In the 2011 parliamentary elections, Bačić was re-elected as a member of the Croatian Parliament as the holder of the candidate list of the Croatian Democratic Union in electoral district X. In that mandate, he held the position of chairman of the Committee for Environmental Protection in the Croatian Parliament.

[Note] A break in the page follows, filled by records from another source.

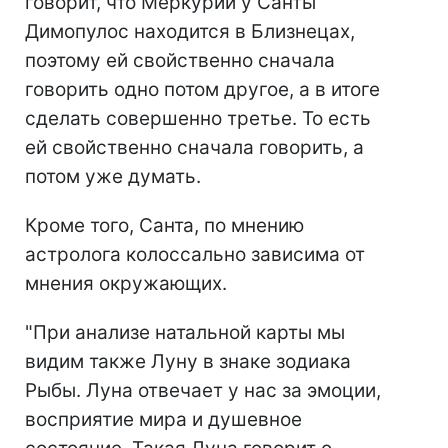
говорит, что Меркурий у Санты
Димопулос находится в Близнецах,
поэтому ей свойственно сначала
говорить одно потом другое, а в итоге
сделать совершенно третье. То есть
ей свойственно сначала говорить, а
потом уже думать.
Кроме того, Санта, по мнению
астролога колоссально зависима от
мнения окружающих.
"При анализе натальной карты мы
видим также Луну в знаке зодиака
Рыбы. Луна отвечает у нас за эмоции,
восприятие мира и душевное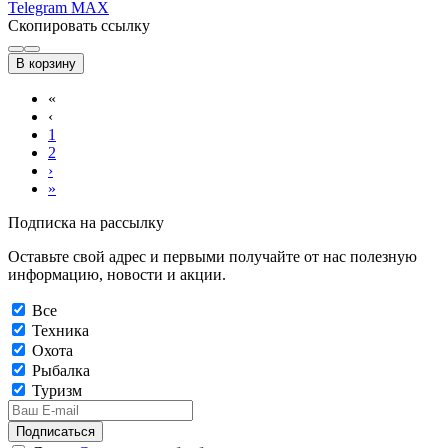
Telegram
MAX
Скопировать ссылку
В корзину
«
‹
1
2
›
»
Подписка на рассылку
Оставьте свой адрес и первыми получайте от нас полезную
информацию, новости и акции.
Все
Техника
Охота
Рыбалка
Туризм
Подписаться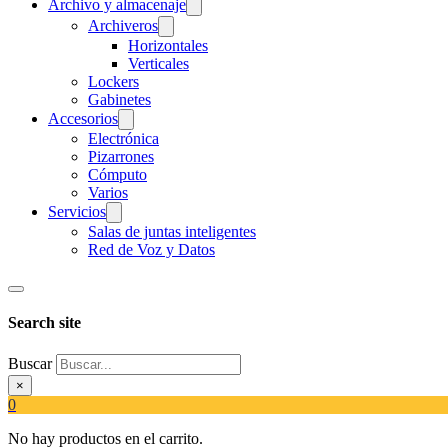
Archivo y almacenaje
Archiveros
Horizontales
Verticales
Lockers
Gabinetes
Accesorios
Electrónica
Pizarrones
Cómputo
Varios
Servicios
Salas de juntas inteligentes
Red de Voz y Datos
Search site
Buscar
×
0
No hay productos en el carrito.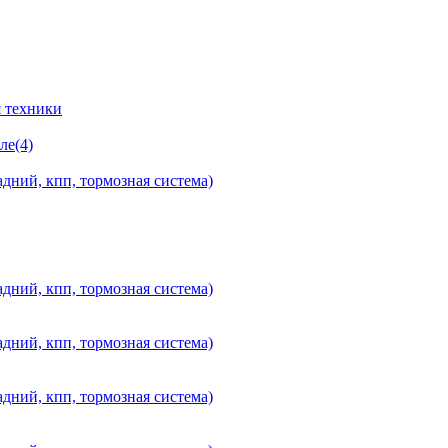
 техники
ле(4)
дний, кпп, тормозная система)
дний, кпп, тормозная система)
дний, кпп, тормозная система)
дний, кпп, тормозная система)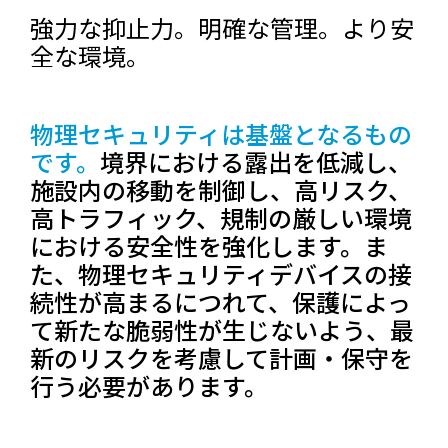
強力な抑止力。明確な管理。より安
全な環境。
物理セキュリティは基盤となるもの
です。
境界における露出を低減し、
施設内の移動を制御し、高リスク、
高トラフィック、規制の厳しい環境
における安全性を強化します。ま
た、物理セキュリティデバイスの接
続性が高まるにつれて、保護によっ
て新たな脆弱性が生じないよう、最
新のリスクを考慮して計画・保守を
行う必要があります。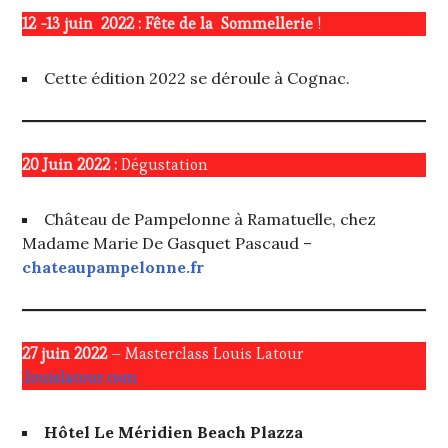
12 -13 juin 2022 :
Fête de la Sommellerie
!
Cette édition 2022 se déroule à Cognac.
20 Juin 2022 :
Dégustation
Château de Pampelonne à Ramatuelle, chez
Madame Marie De Gasquet Pascaud –
chateaupampelonne.fr
27 juin 2022
– Masterclass Louis Latour
.louislatour.com
Hôtel Le Méridien Beach Plazza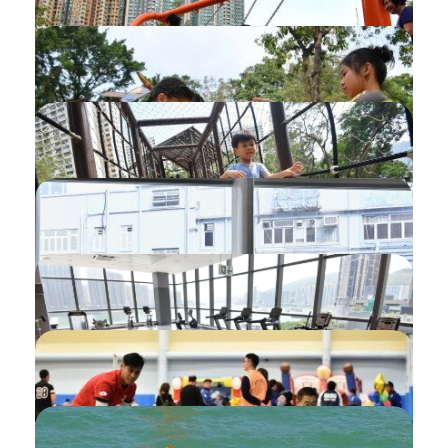
以月票預訂健身室設施
團體用戶登記
設定「我的興趣」
設定你的收藏列表
設定注視列表
查看「我的申請」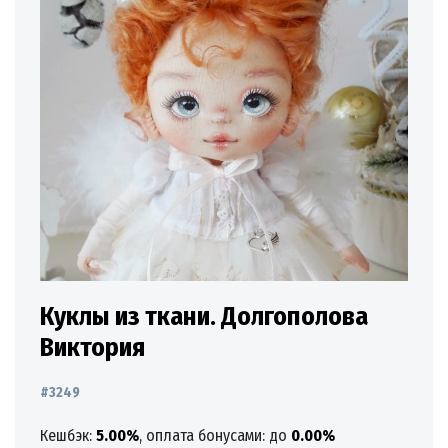
Куклы из ткани. Долгополова
Виктория
#3249
Кешбэк:
5.00%
, оплата бонусами: до
0.00%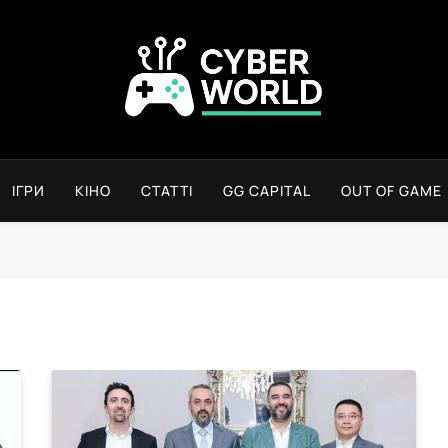
Сyber World
ІГРИ
КІНО
СТАТТІ
GG CAPITAL
OUT OF GAME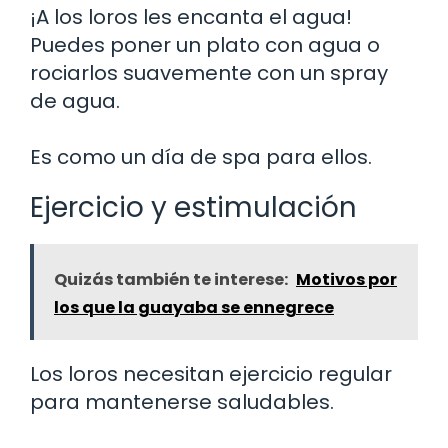
¡A los loros les encanta el agua!
Puedes poner un plato con agua o
rociarlos suavemente con un spray
de agua.
Es como un día de spa para ellos.
Ejercicio y estimulación
Quizás también te interese:
Motivos por
los que la guayaba se ennegrece
Los loros necesitan ejercicio regular
para mantenerse saludables.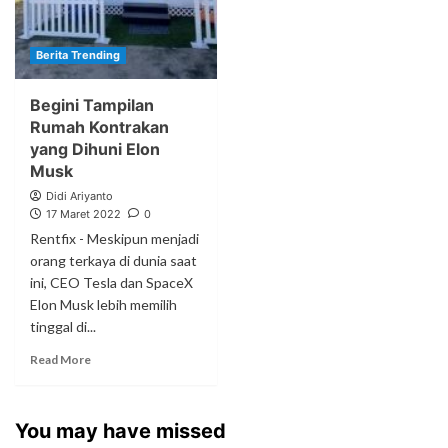
Berita Trending
Begini Tampilan
Rumah Kontrakan
yang Dihuni Elon
Musk
Didi Ariyanto
17 Maret 2022
0
Rentfix - Meskipun menjadi
orang terkaya di dunia saat
ini, CEO Tesla dan SpaceX
Elon Musk lebih memilih
tinggal di...
Read More
You may have missed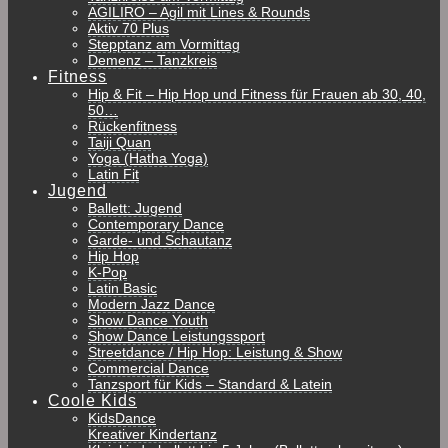
AGILIRO – Agil mit Lines & Rounds
Aktiv 70 Plus
Stepptanz am Vormittag
Demenz – Tanzkreis
Fitness
Hip & Fit – Hip Hop und Fitness für Frauen ab 30, 40,
50…
Rückenfitness
Taiji Quan
Yoga (Hatha Yoga)
Latin Fit
Jugend
Ballett: Jugend
Contemporary Dance
Garde- und Schautanz
Hip Hop
K-Pop
Latin Basic
Modern Jazz Dance
Show Dance Youth
Show Dance Leistungssport
Streetdance / Hip Hop: Leistung & Show
Commercial Dance
Tanzsport für Kids – Standard & Latein
Coole Kids
KidsDance
Kreativer Kindertanz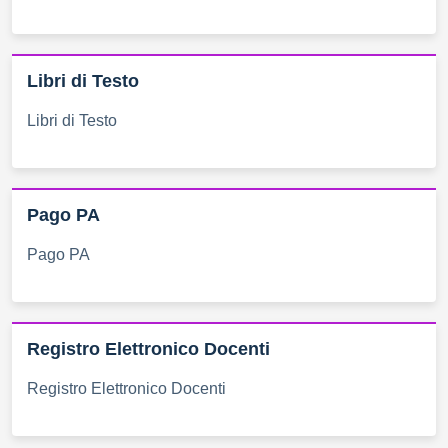
Libri di Testo
Libri di Testo
Pago PA
Pago PA
Registro Elettronico Docenti
Registro Elettronico Docenti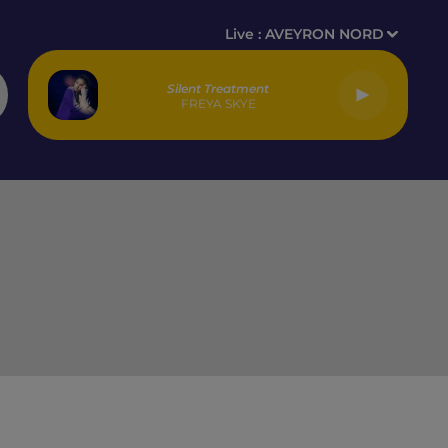
Live :
AVEYRON NORD
Silent Treatment
FREYA SKYE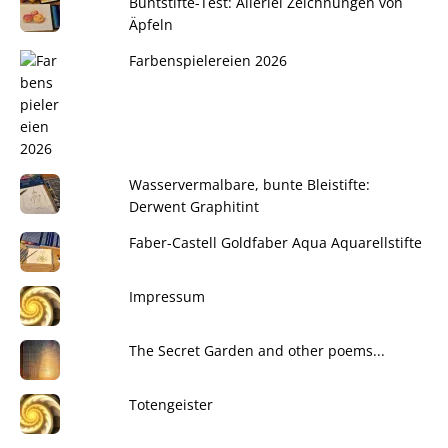
Buntstifte-Test: Allerlei Zeichnungen von
Äpfeln
Farbenspielereien 2026
Wasservermalbare, bunte Bleistifte:
Derwent Graphitint
Faber-Castell Goldfaber Aqua Aquarellstifte
Impressum
The Secret Garden and other poems...
Totengeister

In the 2015 parliamentary elections, Bačić was elected as a member of the Croatian Parliament for the fourth time, and in that short term he held the position of vice president of the Committee for Spatial Planning and Construction.

In the extraordinary 2016 parliamentary elections, Bačić was elected as a member of the Croatian Parliament for the fifth time. After the constitution of the parliament, he was elected president of the Club of HDZ representatives in the Croatian Parliament.

In the 2020 parliamentary elections, Bačić was elected as a member of the Croatian Parliament for the sixth time. After the constitution of the parliament, he was re-elected as the president of the Club of HDZ representatives.

On 17 January 2023, Bačić was elected Deputy Prime Minister and Minister of Construction, Spatial Planning and State Property.

Since 2005, Bačić has been elected five times as a councillor in the County Assembly of Dubrovnik-Neretva County, and in 2009 and 2013 he was the holder of the candidate list of the Croatian Democratic Union for the county assembly. Due to his obligations to the government and parliament, he put his council mandates in the county assembly on hold.

Bačić has been a member of the Croatian Democratic Union since 1990. On three occasions, he was elected president of the County Board of the Croatian Democratic Union of Dubrovnik-Neretva County. Since 2008, he has been a member of the presidency of the Croatian Democratic Union, and he held the position of General Secretary of the Croatian Democratic Union from 2009 to 2012.

In the internal party elections, held on 15 March 2020, according to the principle of one member - one vote, Bačić was elected vice president of the Croatian Democratic Union.

==Personal life==
Bačić is married to Željka Bačić and is the father of two daughters, Marica and Ana. He actively speaks English. He is the founder of the Friends' Society "Wine in the Tradition of Living".